Vivemos numa sociedade gordofóbica, em que raramente é mostrado nas diversas mídias mulheres e meninas gordas em posição de enaltecimento e felicidade com o seu corpo. O desenrolar de uma cena que mostra a reconciliação de duas amigas sem debater o quanto a amiga magra era o elo problemático da relação com a amiga gorda é de certa forma um reforço à ideia de que a menina gorda é uma coadjuvante eterna sempre a espera do retorno da protagonista magra que dá sentido a sua vida. Num filme dirigido por uma mulher esperava mais sensibilidade no tocante a essa questão. Em tempos em que a palavra representatividade ganha força e é posta em prática ainda que de forma lenta, me surpreendo ao constatar o quanto ainda é diminuta a presença de mulheres e meninas gordas em posição de destaque dentro das produções midiáticas e que fujam do clichê da gorda divertida ou atrapalhada.

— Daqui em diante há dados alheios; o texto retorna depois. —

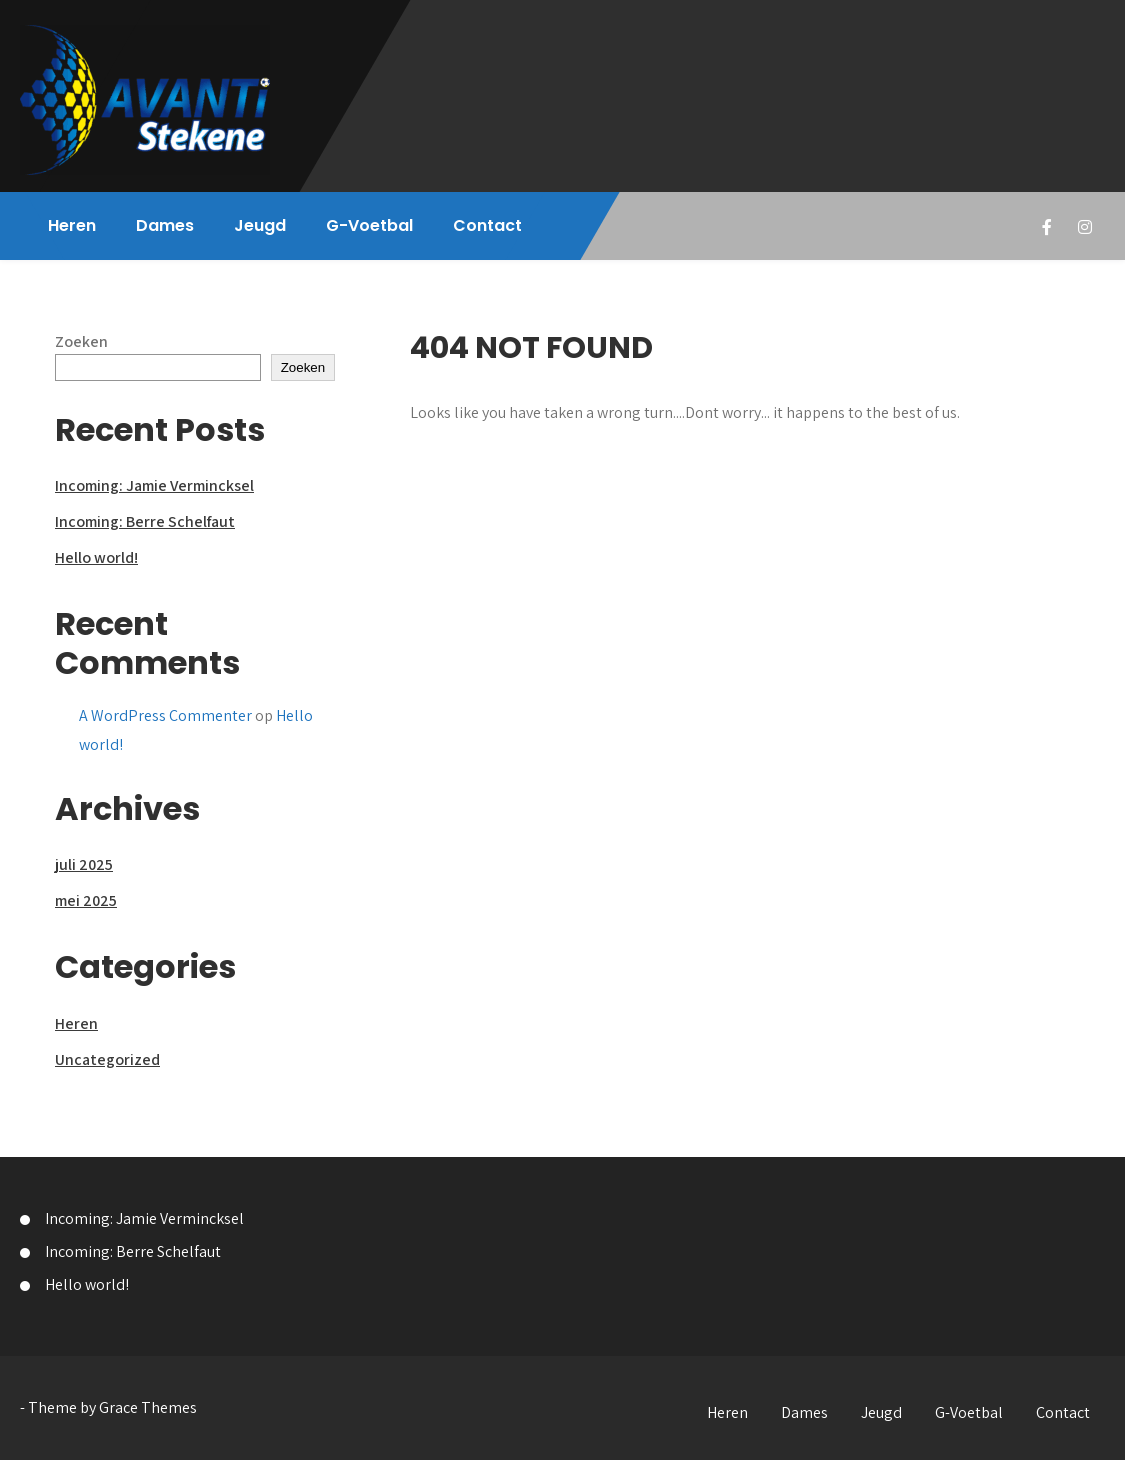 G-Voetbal (369, 225)
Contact (487, 225)
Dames (165, 225)
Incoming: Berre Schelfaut (145, 521)
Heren (72, 225)
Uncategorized (107, 1059)
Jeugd (260, 225)
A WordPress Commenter (165, 715)
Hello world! (96, 557)
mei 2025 (86, 900)
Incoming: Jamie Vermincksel (154, 485)
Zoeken (81, 341)
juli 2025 (84, 864) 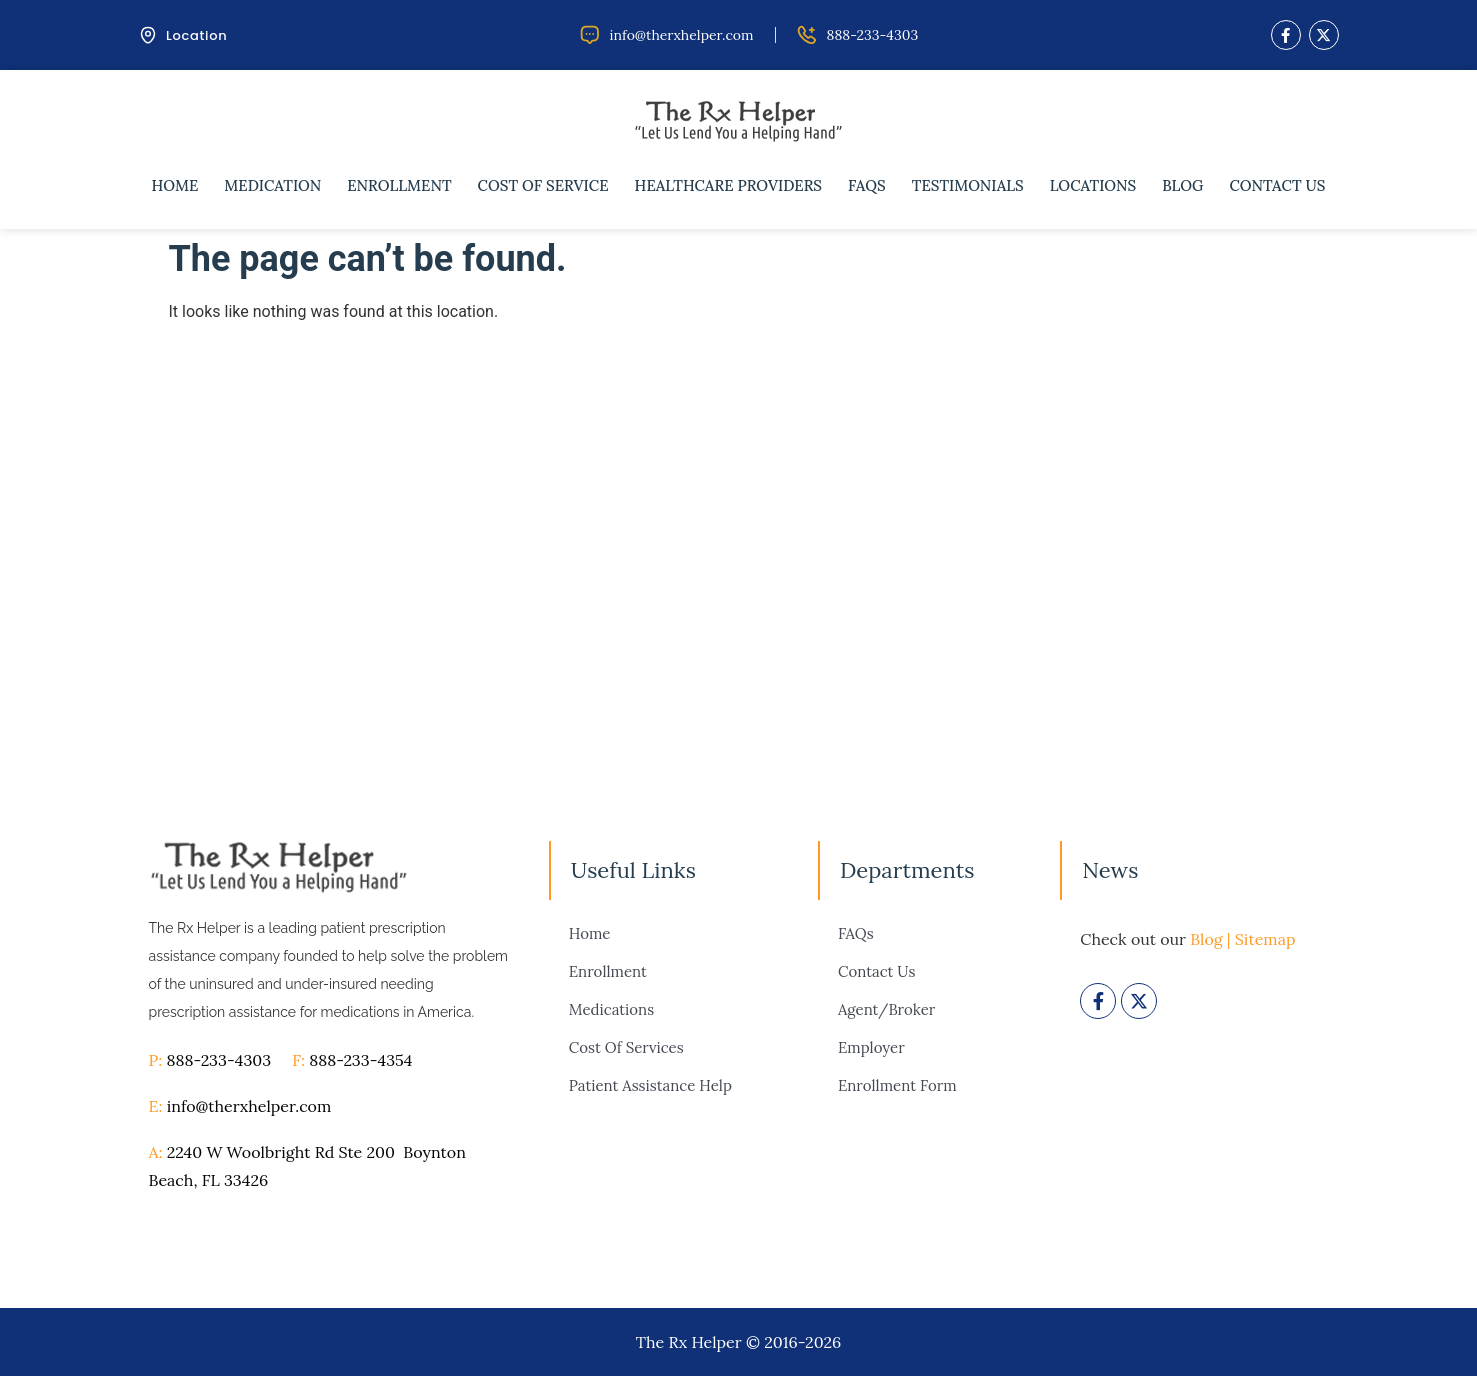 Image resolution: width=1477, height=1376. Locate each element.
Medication (272, 185)
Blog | (1210, 939)
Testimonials (968, 185)
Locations (1093, 185)
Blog (1182, 185)
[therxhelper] (738, 551)
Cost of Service (543, 185)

Fiz um esforço para lembrar alguma personagem gorda da cultura pop que conseguiu escapar do script comum de ser a Duff e a única que tenho como referência é a Velma do Scooby Doo, que não é necessariamente gorda, mas carrega fisicamente os signos que geralmente são atribuídos a uma Duff. A Velma dos desenhos foge a regra porque ela não está em uma posição de inferioridade em relação aos outros personagens, é peça fundamental para que os mistérios sejam resolvidos e tem sua personalidade de nerd bem construída e desenvolvida ao longo dos episódios.

Recentemente houve uma polêmica envolvendo a caracterização da personagem para um novo filme em live action. Nessa versão a Velma aparece como uma garota gorda, o que causou o descontentamento por parte de alguns.


A resposta dada diante da colocação machista e preconceituosa foi certeira ao identificar o que causou incomodo no criador da postagem. Na perspectiva de muitos homens as personagens femininas precisam sempre carregar os atributos que eles elegem como atrativos e a fuga dessa suposta regra é algo ruim além de ser culpa do Feminismo opressor e aniquilador de homens (contém ironia).

Uma maior presença quantitativa e qualitativa de mulheres e meninas gordas representadas no áudio visual teria como efeito positivo a diminuição de pensamentos como este. Sair da exceção e virar uma regra saudável dentro das narrativas faria com que as pessoas entendessem com mais naturalidade que as pessoas gordas podem ser protagonistas de uma história, assumir múltiplas características e funções e não apenas ser muleta para a personagem magra. Problematizar e combater os clichês como o da Duff é passo importante para que tenhamos representações mais responsáveis sobre as pessoas que não estão dentro do padrão imposto.